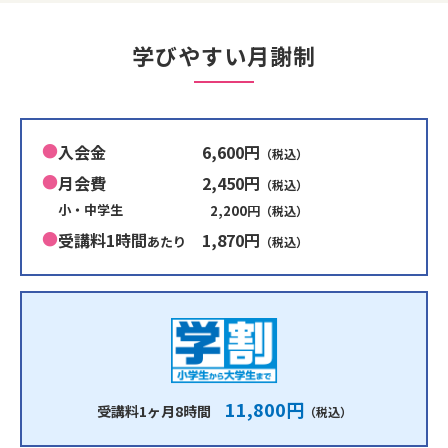
学びやすい月謝制
入会金
6,600円
（税込）
月会費
2,450円
（税込）
小・中学生
2,200円
（税込）
受講料1時間
1,870円
あたり
（税込）
11,800円
受講料1ヶ月8時間
（税込）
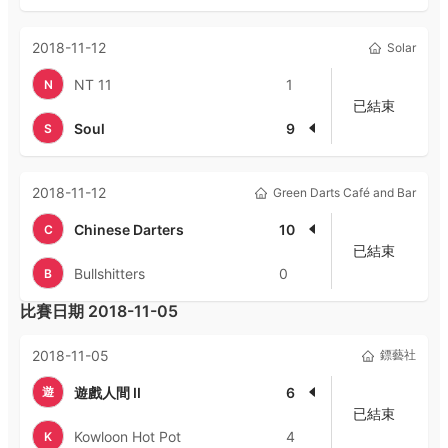
2018-11-12
Solar
NT 11
1
N
已結束
Soul
9
S
2018-11-12
Green Darts Café and Bar
Chinese Darters
10
C
已結束
Bullshitters
0
B
比賽日期
2018-11-05
2018-11-05
鏢藝社
遊
遊戲人間 II
6
已結束
Kowloon Hot Pot
4
K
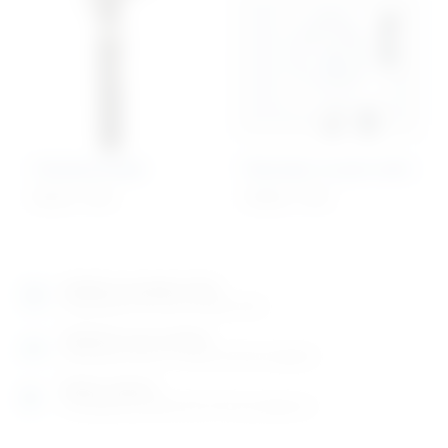
Otoskop Simple
Tlakomjer na pero zidni
84,35
€
+ PDV
159,86
€
+ PDV
Izložbeno-prodajni salon
Razgledajte više tisuća artikala uživo
Posjetite nas na adresi
Karlovačka cesta 4 c (100m od Arene Zagreb)
Radno vrijeme
Ponedjeljak do petak od 8-16h ili po dogovoru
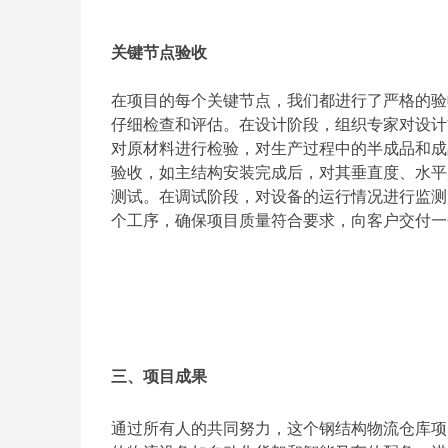
关键节点验收
在项目的每个关键节点，我们都进行了严格的验
仔细检查和评估。在设计阶段，组织专家对设计
对原材料进行检验，对生产过程中的半成品和成
验收，如主结构安装完成后，对其垂直度、水平
测试。在调试阶段，对设备的运行情况进行监测
个工序，确保项目质量符合要求，向客户交付一
三、项目成果
通过所有人的共同努力，这个钢结构物流仓库项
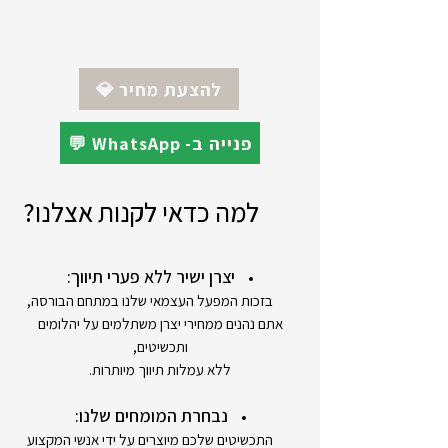
לקוח)
*ניתן להזמין את התכשיט בזהב 18K
ההזמנה כוללת שרשרת אנקר באורך 42
ס"מ (כמוצג בתמונה). ניתן לשדרג את סוג
השרשרת או האורך בתיאום מולנו ובתוספת
💎 להצעת מחיר
תשלום.
💬 WhatsApp -פנייה ב
למה כדאי לקנות אצלנו?
יצרן ישיר ללא פערי תיווך:
בזכות המפעל העצמאי שלנו במתחם הבורסה,
אתם נהנים ממחירי יצרן משתלמים על יהלומים
ותכשיטים,
ללא עמלות תיווך מיותרות.
נבחרת המומחים שלנו:
התכשיטים שלכם מיוצרים על ידי אנשי המקצוע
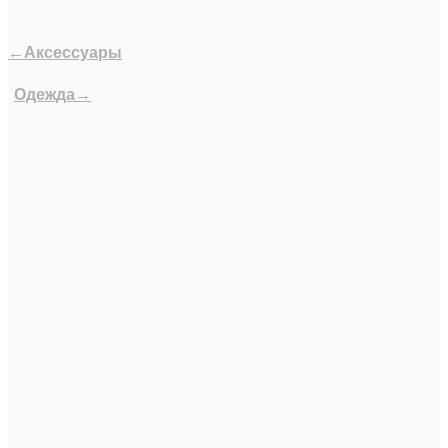
←Аксессуары
Одежда→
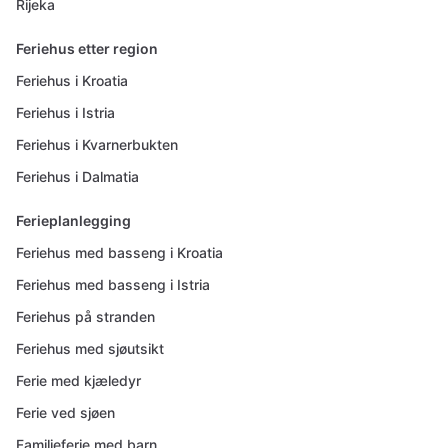
Rijeka
Feriehus etter region
Feriehus i Kroatia
Feriehus i Istria
Feriehus i Kvarnerbukten
Feriehus i Dalmatia
Ferieplanlegging
Feriehus med basseng i Kroatia
Feriehus med basseng i Istria
Feriehus på stranden
Feriehus med sjøutsikt
Ferie med kjæledyr
Ferie ved sjøen
Familieferie med barn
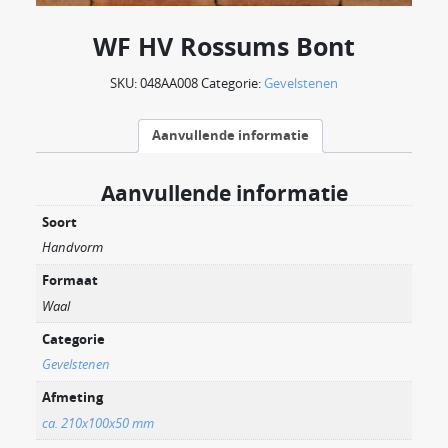
WF HV Rossums Bont
SKU:
048AA008
Categorie:
Gevelstenen
Aanvullende informatie
Aanvullende informatie
Soort
Handvorm
Formaat
Waal
Categorie
Gevelstenen
Afmeting
ca. 210x100x50 mm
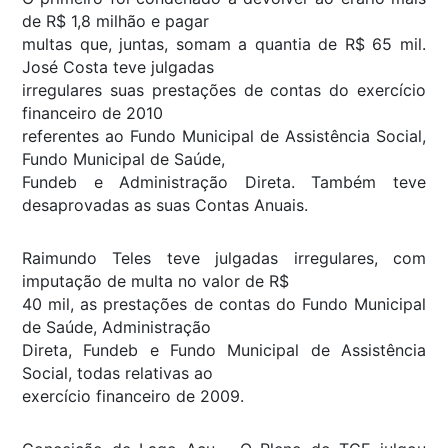
de R$ 1,8 milhão e pagar
multas que, juntas, somam a quantia de R$ 65 mil.
José Costa teve julgadas
irregulares suas prestações de contas do exercício
financeiro de 2010
referentes ao Fundo Municipal de Assistência Social,
Fundo Municipal de Saúde,
Fundeb e Administração Direta. Também teve
desaprovadas as suas Contas Anuais.
Raimundo Teles teve julgadas irregulares, com
imputação de multa no valor de R$
40 mil, as prestações de contas do Fundo Municipal
de Saúde, Administração
Direta, Fundeb e Fundo Municipal de Assistência
Social, todas relativas ao
exercício financeiro de 2009.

==============================

Exercise details: Where the material above includes pictures, omit them and retype everything else exactly.

Written reply:
学びやすい月謝制
入会金
6,600円
（税込）
月会費
2,450円
（税込）
小・中学生
2,200円
（税込）
受講料1時間
1,870円
あたり
（税込）
11,800円
受講料1ヶ月8時間
（税込）
2018-11-12
Solar
NT 11
1
N
已結束
Soul
9
S
2018-11-12
Green Darts Café and Bar
Chinese Darters
10
C
已結束
Bullshitters
0
B
比賽日期
2018-11-05
2018-11-05
鏢藝社
遊
遊戲人間 II
6
已結束
Kowloon Hot Pot
4
K
Otoskop Simple
Tlakomjer na pero zidni
84,35
€
+ PDV
159,86
€
+ PDV
Izložbeno-prodajni salon
Razgledajte više tisuća artikala uživo
Posjetite nas na adresi
Karlovačka cesta 4 c (100m od Arene Zagreb)
Radno vrijeme
Ponedjeljak do petak od 8-16h ili po dogovoru
关键节点验收
在项目的每个关键节点，我们都进行了严格的验
仔细检查和评估。在设计阶段，组织专家对设计
对原材料进行检验，对生产过程中的半成品和成
验收，如主结构安装完成后，对其垂直度、水平
测试。在调试阶段，对设备的运行情况进行监测
个工序，确保项目质量符合要求，向客户交付一
三、项目成果
通过所有人的共同努力，这个钢结构物流仓库项
לקוח)
*ניתן להזמין את התכשיט בזהב 18K
ההזמנה כוללת שרשרת אנקר באורך 42
ס"מ (כמוצג בתמונה). ניתן לשדרג את סוג
השרשרת או האורך בתיאום מולנו ובתוספת
💎 להצעת מחיר
תשלום.
💬 WhatsApp -פנייה ב
למה כדאי לקנות אצלנו?
יצרן ישיר ללא פערי תיווך:
בזכות המפעל העצמאי שלנו במתחם הבורסה,
אתם נהנים ממחירי יצרן משתלמים על יהלומים
ותכשיטים,
ללא עמלות תיווך מיותרות.
נבחרת המומחים שלנו:
התכשיטים שלכם מיוצרים על ידי אנשי המקצוע
←Аксессуары
Одежда→
Rijeka
Feriehus etter region
Feriehus i Kroatia
Feriehus i Istria
Feriehus i Kvarnerbukten
Feriehus i Dalmatia
Ferieplanlegging
Feriehus med basseng i Kroatia
Feriehus med basseng i Istria
Feriehus på stranden
Feriehus med sjøutsikt
Ferie med kjæledyr
Ferie ved sjøen
Familieferie med barn
WF HV Rossums Bont
SKU:
048AA008
Categorie:
Gevelstenen
Aanvullende informatie
Aanvullende informatie
Soort
Handvorm
Formaat
Waal
Categorie
Gevelstenen
Afmeting
ca. 210x100x50 mm
de R$ 1,8 milhão e pagar
multas que, juntas, somam a quantia de R$ 65 mil.
José Costa teve julgadas
irregulares suas prestações de contas do exercício
financeiro de 2010
referentes ao Fundo Municipal de Assistência Social,
Fundo Municipal de Saúde,
Fundeb e Administração Direta. Também teve
desaprovadas as suas Contas Anuais.
Raimundo Teles teve julgadas irregulares, com
imputação de multa no valor de R$
40 mil, as prestações de contas do Fundo Municipal
de Saúde, Administração
Direta, Fundeb e Fundo Municipal de Assistência
Social, todas relativas ao
exercício financeiro de 2009.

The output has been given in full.